EXERCISE AIM ▸
Each of the entries should be output exactly, with nothing left out.

Data entries ▸
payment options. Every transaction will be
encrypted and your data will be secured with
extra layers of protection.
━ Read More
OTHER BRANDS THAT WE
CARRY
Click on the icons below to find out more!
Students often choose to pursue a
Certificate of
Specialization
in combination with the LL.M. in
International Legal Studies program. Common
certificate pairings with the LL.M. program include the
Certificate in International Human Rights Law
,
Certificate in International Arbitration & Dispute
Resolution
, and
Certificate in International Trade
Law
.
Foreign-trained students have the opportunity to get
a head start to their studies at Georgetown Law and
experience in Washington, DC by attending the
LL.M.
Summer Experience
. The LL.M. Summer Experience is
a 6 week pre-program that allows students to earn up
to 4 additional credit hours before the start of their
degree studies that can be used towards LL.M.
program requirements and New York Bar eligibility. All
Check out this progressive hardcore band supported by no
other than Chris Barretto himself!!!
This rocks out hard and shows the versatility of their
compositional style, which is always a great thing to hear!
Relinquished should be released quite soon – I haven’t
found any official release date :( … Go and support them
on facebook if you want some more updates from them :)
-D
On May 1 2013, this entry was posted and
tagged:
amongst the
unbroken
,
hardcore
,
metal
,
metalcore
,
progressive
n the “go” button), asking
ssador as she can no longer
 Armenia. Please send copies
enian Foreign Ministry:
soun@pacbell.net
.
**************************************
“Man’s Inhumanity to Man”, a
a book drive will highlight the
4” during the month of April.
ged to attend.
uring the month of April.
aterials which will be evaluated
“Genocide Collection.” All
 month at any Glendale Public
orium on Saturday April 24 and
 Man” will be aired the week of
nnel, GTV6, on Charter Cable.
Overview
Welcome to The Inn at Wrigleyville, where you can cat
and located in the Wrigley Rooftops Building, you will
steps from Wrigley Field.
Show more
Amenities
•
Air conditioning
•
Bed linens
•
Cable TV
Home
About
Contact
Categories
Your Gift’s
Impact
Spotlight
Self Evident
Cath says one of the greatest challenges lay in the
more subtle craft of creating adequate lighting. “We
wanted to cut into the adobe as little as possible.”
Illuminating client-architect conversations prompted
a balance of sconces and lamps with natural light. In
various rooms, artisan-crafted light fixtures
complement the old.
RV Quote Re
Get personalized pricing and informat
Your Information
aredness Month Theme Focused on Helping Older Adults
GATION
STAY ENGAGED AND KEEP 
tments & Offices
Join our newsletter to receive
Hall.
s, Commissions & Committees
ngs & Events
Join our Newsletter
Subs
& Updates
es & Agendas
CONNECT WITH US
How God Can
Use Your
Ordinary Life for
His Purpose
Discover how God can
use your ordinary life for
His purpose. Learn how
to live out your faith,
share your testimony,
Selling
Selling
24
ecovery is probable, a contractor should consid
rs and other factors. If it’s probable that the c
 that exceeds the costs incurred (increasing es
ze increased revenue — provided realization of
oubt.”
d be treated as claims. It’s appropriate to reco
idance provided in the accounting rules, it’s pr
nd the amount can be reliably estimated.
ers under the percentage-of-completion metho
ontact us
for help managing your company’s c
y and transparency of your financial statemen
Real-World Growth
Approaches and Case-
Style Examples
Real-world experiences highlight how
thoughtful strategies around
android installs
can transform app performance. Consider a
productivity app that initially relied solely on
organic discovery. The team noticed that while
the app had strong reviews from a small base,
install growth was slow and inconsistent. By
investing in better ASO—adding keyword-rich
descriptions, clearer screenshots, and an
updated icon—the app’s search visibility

SOLVED PROBLEM ▸
payment options. Every transaction will be
encrypted and your data will be secured with
extra layers of protection.
━ Read More
OTHER BRANDS THAT WE
CARRY
Click on the icons below to find out more!
Students often choose to pursue a
Certificate of
Specialization
in combination with the LL.M. in
International Legal Studies program. Common
certificate pairings with the LL.M. program include the
Certificate in International Human Rights Law
,
Certificate in International Arbitration & Dispute
Resolution
, and
Certificate in International Trade
Law
.
Foreign-trained students have the opportunity to get
a head start to their studies at Georgetown Law and
experience in Washington, DC by attending the
LL.M.
Summer Experience
. The LL.M. Summer Experience is
a 6 week pre-program that allows students to earn up
to 4 additional credit hours before the start of their
degree studies that can be used towards LL.M.
program requirements and New York Bar eligibility. All
Check out this progressive hardcore band supported by no
other than Chris Barretto himself!!!
This rocks out hard and shows the versatility of their
compositional style, which is always a great thing to hear!
Relinquished should be released quite soon – I haven’t
found any official release date :( … Go and support them
on facebook if you want some more updates from them :)
-D
On May 1 2013, this entry was posted and
tagged:
amongst the
unbroken
,
hardcore
,
metal
,
metalcore
,
progressive
n the “go” button), asking
ssador as she can no longer
 Armenia. Please send copies
enian Foreign Ministry:
soun@pacbell.net
.
**************************************
“Man’s Inhumanity to Man”, a
a book drive will highlight the
4” during the month of April.
ged to attend.
uring the month of April.
aterials which will be evaluated
“Genocide Collection.” All
 month at any Glendale Public
orium on Saturday April 24 and
 Man” will be aired the week of
nnel, GTV6, on Charter Cable.
Overview
Welcome to The Inn at Wrigleyville, where you can cat
and located in the Wrigley Rooftops Building, you will
steps from Wrigley Field.
Show more
Amenities
•
Air conditioning
•
Bed linens
•
Cable TV
Home
About
Contact
Categories
Your Gift’s
Impact
Spotlight
Self Evident
Cath says one of the greatest challenges lay in the
more subtle craft of creating adequate lighting. “We
wanted to cut into the adobe as little as possible.”
Illuminating client-architect conversations prompted
a balance of sconces and lamps with natural light. In
various rooms, artisan-crafted light fixtures
complement the old.
RV Quote Re
Get personalized pricing and informat
Your Information
aredness Month Theme Focused on Helping Older Adults
GATION
STAY ENGAGED AND KEEP 
tments & Offices
Join our newsletter to receive
Hall.
s, Commissions & Committees
ngs & Events
Join our Newsletter
Subs
& Updates
es & Agendas
CONNECT WITH US
How God Can
Use Your
Ordinary Life for
His Purpose
Discover how God can
use your ordinary life for
His purpose. Learn how
to live out your faith,
share your testimony,
Selling
Selling
24
ecovery is probable, a contractor should consid
rs and other factors. If it’s probable that the c
 that exceeds the costs incurred (increasing es
ze increased revenue — provided realization of
oubt.”
d be treated as claims. It’s appropriate to reco
idance provided in the accounting rules, it’s pr
nd the amount can be reliably estimated.
ers under the percentage-of-completion metho
ontact us
for help managing your company’s c
y and transparency of your financial statemen
Real-World Growth
Approaches and Case-
Style Examples
Real-world experiences highlight how
thoughtful strategies around
android installs
can transform app performance. Consider a
productivity app that initially relied solely on
organic discovery. The team noticed that while
the app had strong reviews from a small base,
install growth was slow and inconsistent. By
investing in better ASO—adding keyword-rich
descriptions, clearer screenshots, and an
updated icon—the app’s search visibility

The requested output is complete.